My meeting with the trillium took place several years ago on the site of a rather middle-aged and experienced gardener. If we recall that in those years, almost 30 years ago, in the gardens one could see traditional daisies, dahlias, rather uninteresting peonies, sometimes delphiniums, phlox growing in rows in the beds, then the miracle I saw, called the trillium, was not forgotten. A whorl of leaves, consisting of three lobes, on a low stem, a three-lobed flower. But what a flower it was - a huge, pure white! He simply mesmerized me, dreamed at night, I was ready for a lot just to get this flower. Later, many species and varieties of trillium with white, red, yellow, green flowers became known to me. But the first one still stands before our eyes.
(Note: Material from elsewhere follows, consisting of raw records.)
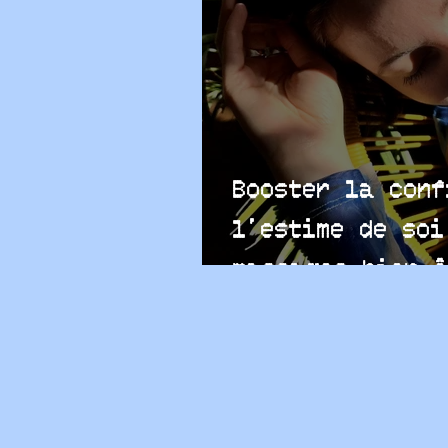
Booster la conf
l’estime de soi
massages bien-ê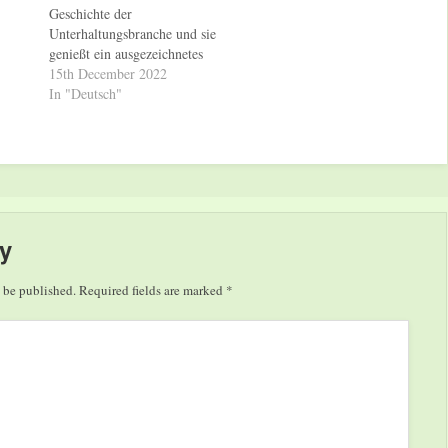
Geschichte der
Unterhaltungsbranche und sie
genießt ein ausgezeichnetes
internationales Renommee:
15th December 2022
Seit seiner Uraufführung hat
In "Deutsch"
„Lord of the Dance“ mehr als
1.000 Venues auf der ganzen
Welt besucht und mehr als 60
Millionen Menschen in 60
Ländern auf allen
Kontinenten begeistert. Die
atemberaubende,…
y
 be published.
Required fields are marked
*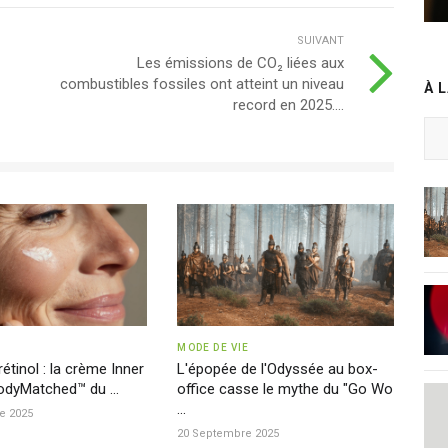
SUIVANT
Les émissions de CO₂ liées aux
combustibles fossiles ont atteint un niveau
À 
record en 2025....
MODE DE VIE
rétinol : la crème Inner
L'épopée de l'Odyssée au box-
odyMatched™ du ...
office casse le mythe du "Go Wo
...
e 2025
20 Septembre 2025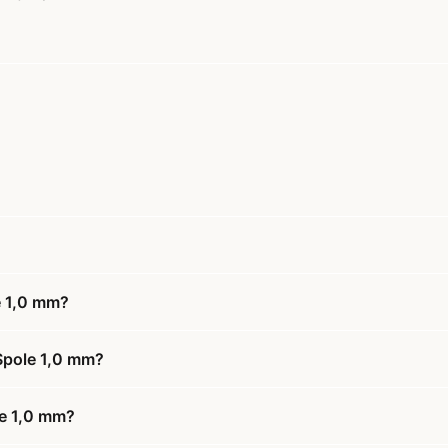
e 1,0 mm?
Spole 1,0 mm?
le 1,0 mm?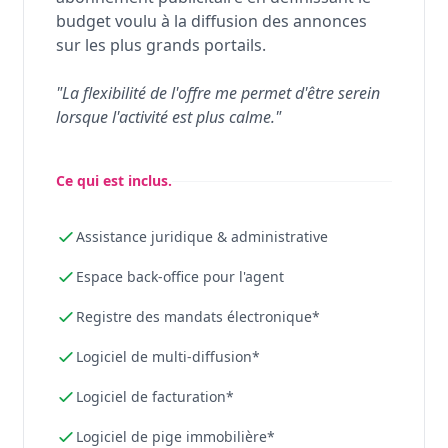
budget voulu à la diffusion des annonces
sur les plus grands portails.
"La flexibilité de l'offre me permet d'être serein
lorsque l'activité est plus calme."
Ce qui est inclus.
Assistance juridique & administrative
Espace back-office pour l'agent
Registre des mandats électronique*
Logiciel de multi-diffusion*
Logiciel de facturation*
Logiciel de pige immobilière*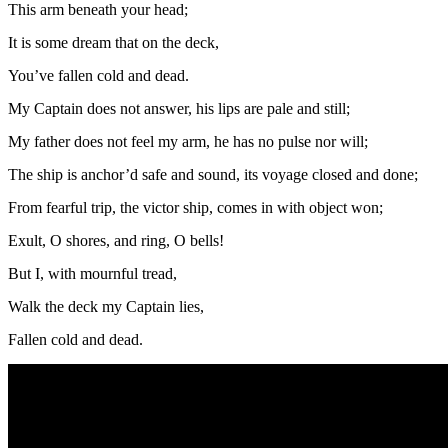
This arm beneath your head;
It is some dream that on the deck,
You’ve fallen cold and dead.
My Captain does not answer, his lips are pale and still;
My father does not feel my arm, he has no pulse nor will;
The ship is anchor’d safe and sound, its voyage closed and done;
From fearful trip, the victor ship, comes in with object won;
Exult, O shores, and ring, O bells!
But I, with mournful tread,
Walk the deck my Captain lies,
Fallen cold and dead.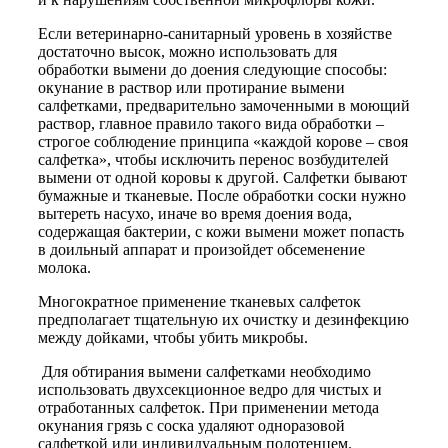
Если ветеринарно-санитарный уровень в хозяйстве
достаточно высок, можно использовать для
обработки вымени до доения следующие способы:
окунание в раствор или протирание вымени
салфетками, предварительно замоченными в моющий
раствор, главное правило такого вида обработки –
строгое соблюдение принципа «каждой корове – своя
салфетка», чтобы исключить перенос возбудителей
вымени от одной коровы к другой. Салфетки бывают
бумажные и тканевые. После обработки соски нужно
вытереть насухо, иначе во время доения вода,
содержащая бактерии, с кожи вымени может попасть
в доильный аппарат и произойдет обсеменение
молока.
Многократное применение тканевых салфеток
предполагает тщательную их очистку и дезинфекцию
между дойками, чтобы убить микробы.
Для обтирания вымени салфетками необходимо
использовать двухсекционное ведро для чистых и
отработанных салфеток. При применении метода
окунания грязь с соска удаляют одноразовой
салфеткой или индивидуальным полотенцем.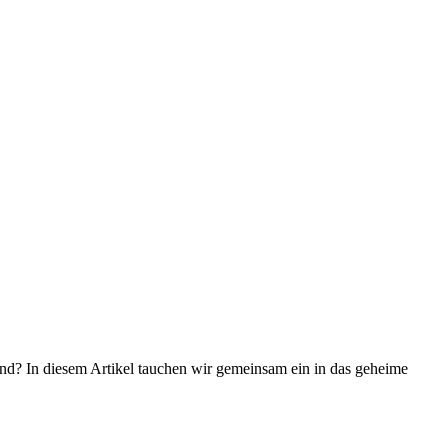
nd? In diesem Artikel tauchen wir gemeinsam ein in das geheime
Among the many forest flowers, trilliums stand out for their mystery, originality, and harmony of form. After all, they have only three - three leaves, three petals, three sepals, a three-celled ovary. Hence the unusual name TRILLIUM from the Latin word "tria" - "three".

In culture, trilliums have been known since the 16th century, but despite all their attractiveness, they are still rarely found in our gardens. Probably, the reason for this was the difficulty of their reproduction. Although there are usually many viable seeds, the embryo in them is underdeveloped. It takes at least two to three years for all trilliums to fully develop the embryo and germinate seeds. This feature is typical for many ancient forest plants, including trillium.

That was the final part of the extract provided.